▸ **Extracted page text data**
/---

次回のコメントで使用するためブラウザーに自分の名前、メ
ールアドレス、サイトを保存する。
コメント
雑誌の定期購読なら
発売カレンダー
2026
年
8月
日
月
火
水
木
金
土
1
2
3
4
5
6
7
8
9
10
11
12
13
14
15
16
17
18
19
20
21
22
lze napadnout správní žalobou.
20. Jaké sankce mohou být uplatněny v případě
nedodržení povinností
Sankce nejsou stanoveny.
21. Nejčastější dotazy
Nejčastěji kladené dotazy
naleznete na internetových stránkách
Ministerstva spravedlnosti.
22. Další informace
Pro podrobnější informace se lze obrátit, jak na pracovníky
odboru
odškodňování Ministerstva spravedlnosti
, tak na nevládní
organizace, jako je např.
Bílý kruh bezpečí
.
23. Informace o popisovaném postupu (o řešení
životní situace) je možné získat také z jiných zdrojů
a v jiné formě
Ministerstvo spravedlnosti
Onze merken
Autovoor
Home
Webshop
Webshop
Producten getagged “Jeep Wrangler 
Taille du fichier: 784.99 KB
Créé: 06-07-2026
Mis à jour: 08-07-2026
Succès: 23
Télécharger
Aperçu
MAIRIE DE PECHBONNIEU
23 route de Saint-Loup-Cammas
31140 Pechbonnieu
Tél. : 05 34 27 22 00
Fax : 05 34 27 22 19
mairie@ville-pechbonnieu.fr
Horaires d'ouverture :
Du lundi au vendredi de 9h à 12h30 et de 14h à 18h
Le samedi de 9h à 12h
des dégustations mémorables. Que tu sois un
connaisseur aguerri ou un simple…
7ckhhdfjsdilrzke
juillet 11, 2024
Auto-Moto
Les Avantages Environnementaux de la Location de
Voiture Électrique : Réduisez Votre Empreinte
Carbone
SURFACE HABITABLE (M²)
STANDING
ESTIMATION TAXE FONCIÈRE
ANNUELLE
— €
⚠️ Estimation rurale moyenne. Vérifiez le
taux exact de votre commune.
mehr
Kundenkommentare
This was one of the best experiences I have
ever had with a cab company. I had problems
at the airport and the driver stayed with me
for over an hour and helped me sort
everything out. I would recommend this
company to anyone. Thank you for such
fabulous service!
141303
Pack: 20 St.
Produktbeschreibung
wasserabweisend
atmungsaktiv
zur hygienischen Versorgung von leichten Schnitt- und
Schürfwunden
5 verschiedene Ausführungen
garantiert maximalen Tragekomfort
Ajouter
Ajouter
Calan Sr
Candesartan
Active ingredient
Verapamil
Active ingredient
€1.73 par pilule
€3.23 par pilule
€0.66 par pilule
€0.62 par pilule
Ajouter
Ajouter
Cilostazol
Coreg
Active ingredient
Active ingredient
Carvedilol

\---

▸ **WHAT TO DO**
Note each line of the entries that has "pilule" in it, and copy those lines.

▸ **TASK OUTPUT**
€1.73 par pilule
€3.23 par pilule
€0.66 par pilule
€0.62 par pilule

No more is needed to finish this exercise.